Jovanni wakes up. There is no clock. He bolts down the crumbling concrete steps, past the unmowed lawn, through the rusty chain-link fence, over the piled up mattresses and broken bicycles rotting on the curb, and makes it to the bus top – not on time. There’s no one to drive him. No one to call. So he walks. He walks and gets to school just in time to miss the bus for vocational school. Instinctively he goes to the one person he can always count on, Mr. Orellana, his guidance counselor.
And that is the world of the Lakewood student. Seven years ago, there were 45 teenage pregnancies in the high school. That’s when Mrs. Bradley-Askush initiated the Pregnant Prevention Program. She carefully recruits seniors who get trained to counsel and work with the 8th and 9th graders. Last year they were down to ten.
It’s a school in a constant state of adaptation. After-school detention had to be scrapped because so many of these kids work after school. How do you tell a kid to skip his shift at Wawa, the bagel shop, a nursing home or some other job they labor at until two in the morning? So Mrs. Marshall, so innovative and compassionate, agreed to an “in-lunch” detention. The problem kids are rounded up before their lunch period and escorted to a detention room where a bag lunch is waiting for them. Such a simple solution; makes one wonder – “How come no one ever thought of this before?”
One class where there’s never a problem is in Mr. Surgent’s horticulture program. Talking to Mr. Surgent, last year’s teacher-of-the-year, is like one-on-one with some brilliant mad scientist. His energy and passion for plants pulls you into the enchanting world of botany. The night-blooming citrus flower opens for just one night and then it’s gone. Pumpkin vines will follow the sun. Peanuts grow underground. His excitement is infectious. He can’t stop talking. You can’t stop listening. One of his kids, Jose, by everyone’s account, was a thug. He found a celosia plant growing in the gravel of the greenhouse floor. It would die there. Jose dug it out, pruned it, and planted it in one of the many gardens. It blossomed. Now Jose tends to it everyday and the world has one less thug.

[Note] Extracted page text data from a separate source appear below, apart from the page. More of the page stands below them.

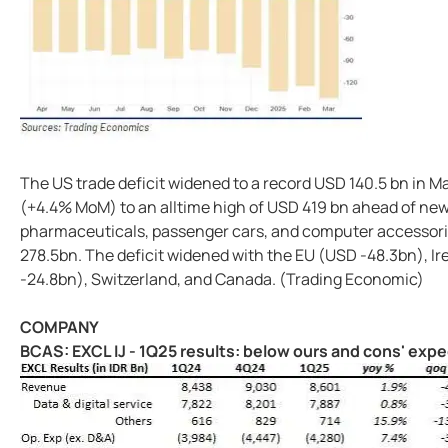
The US trade deficit widened to a record USD 140.5 bn in M
(+4.4% MoM) to an alltime high of USD 419 bn ahead of new 
pharmaceuticals, passenger cars, and computer accessorie
278.5bn. The deficit widened with the EU (USD -48.3bn), I
-24.8bn), Switzerland, and Canada. (Trading Economic)
COMPANY
BCAS: EXCL IJ - 1Q25 results: below ours and cons' exp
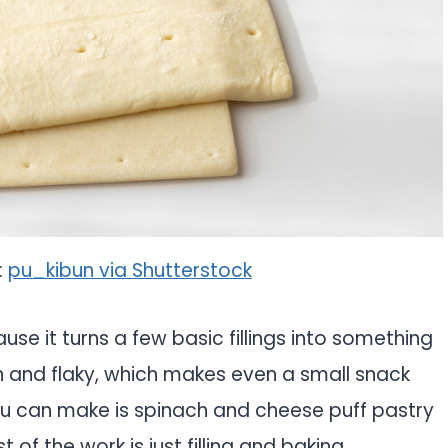
:
pu_kibun via Shutterstock
use it turns a few basic fillings into something
n and flaky, which makes even a small snack
you can make is spinach and cheese puff pastry
 of the work is just filling and baking.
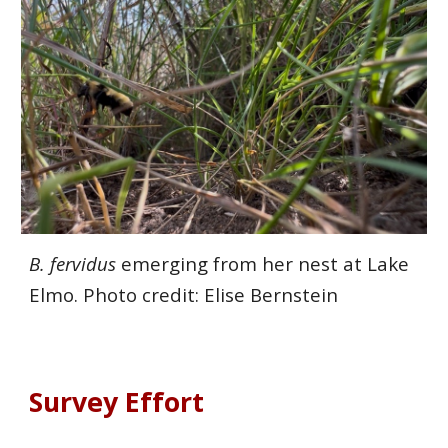
B. fervidus
emerging from her nest at Lake
Elmo. Photo credit: Elise Bernstein
Survey
Effort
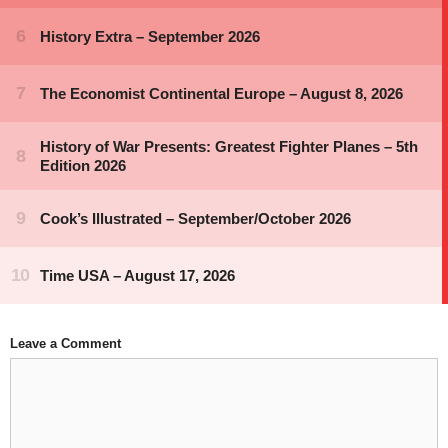
Leave a Comment
Comment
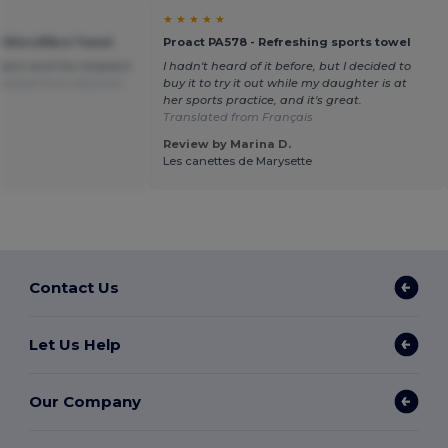
★ ★ ★ ★ ★
0 Microfibre Towel
Proact PA578 - Refreshing sports towel
sent and the recipient
I hadn't heard of it before, but I decided to
slated from Deutsch
buy it to try it out while my daughter is at
her sports practice, and it's great.
Translated from Français
Review by Marina D.
Les canettes de Marysette
Contact Us
Let Us Help
Our Company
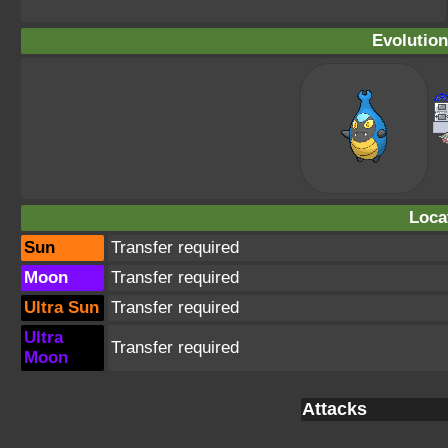
Evolution
Loca
Sun
Transfer required
Moon
Transfer required
Ultra Sun
Transfer required
Ultra
Transfer required
Moon
Attacks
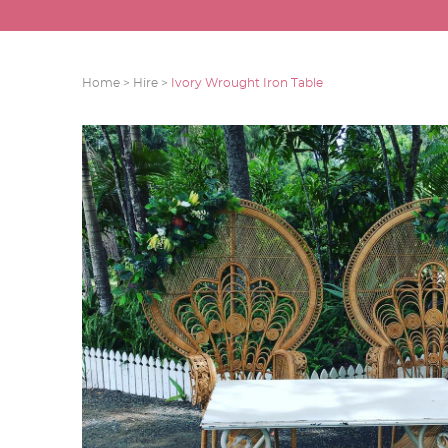
Home >
Hire >
Ivory Wrought Iron Table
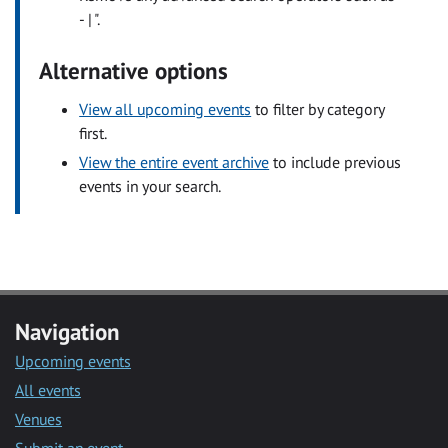
- | ".
Alternative options
View all upcoming events
to filter by category
first.
View the entire event archive
to include previous
events in your search.
Navigation
Upcoming events
All events
Venues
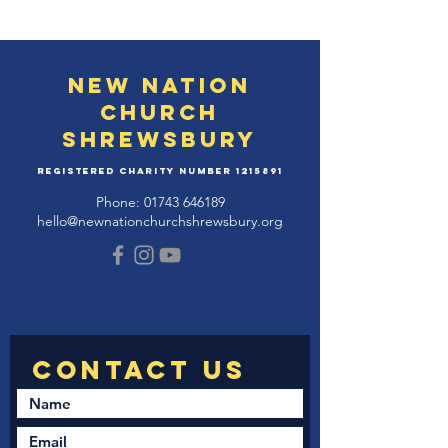
New Nation
Church
Shrewsbury
Registered Charity Number
1215891
Phone:
01743 646189
hello@newnationchurchshrewsbury.org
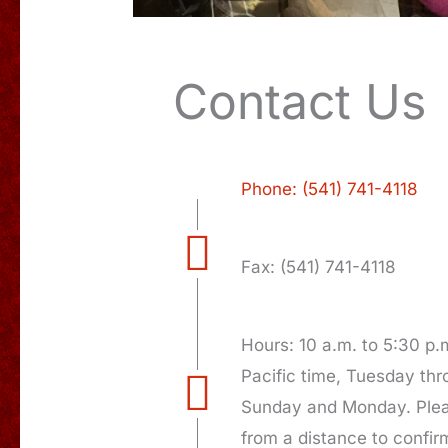
Contact Us
Phone: (541) 741-4118
Fax: (541) 741-4118
Hours: 10 a.m. to 5:30 p.
Pacific time, Tuesday th
Sunday and Monday. Pleas
from a distance to confir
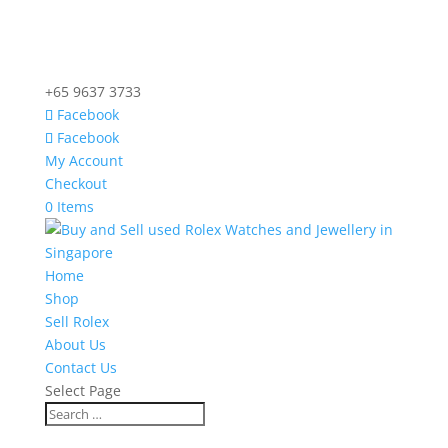
+65 9637 3733
Facebook
Facebook
My Account
Checkout
0 Items
Home
Shop
Sell Rolex
About Us
Contact Us
Select Page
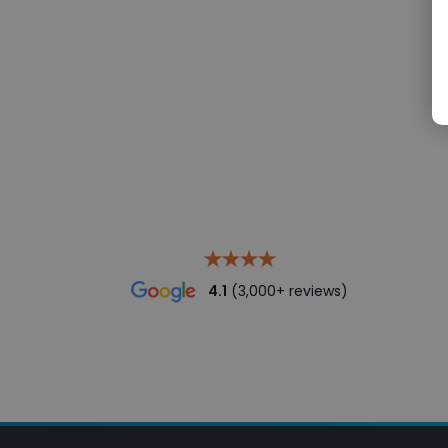
4.1
(3,000+ reviews)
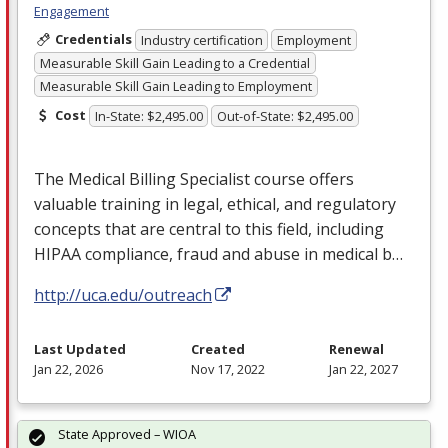
Engagement
Credentials
Industry certification
Employment
Measurable Skill Gain Leading to a Credential
Measurable Skill Gain Leading to Employment
Cost
In-State: $2,495.00
Out-of-State: $2,495.00
The Medical Billing Specialist course offers
valuable training in legal, ethical, and regulatory
concepts that are central to this field, including
HIPAA
compliance, fraud and abuse in medical b…
http://uca.edu/outreach
Last Updated
Created
Renewal
Jan 22, 2026
Nov 17, 2022
Jan 22, 2027
State Approved – WIOA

I left my visit to LHS in awe of what they’ve accomplished. Amazed by the resilience of these kids. How did this come to be? As Mrs. Bradley-Askush explained, “Before Marcy (Mrs. Marshall) came, it was a nightmare.” She is the heartbeat of that school. Now, in the middle of that oyster bed of despair they call Lakewood New Jersey, there lives a shiny white pearl: they’re called the “Piners”. And I don’t want to leave.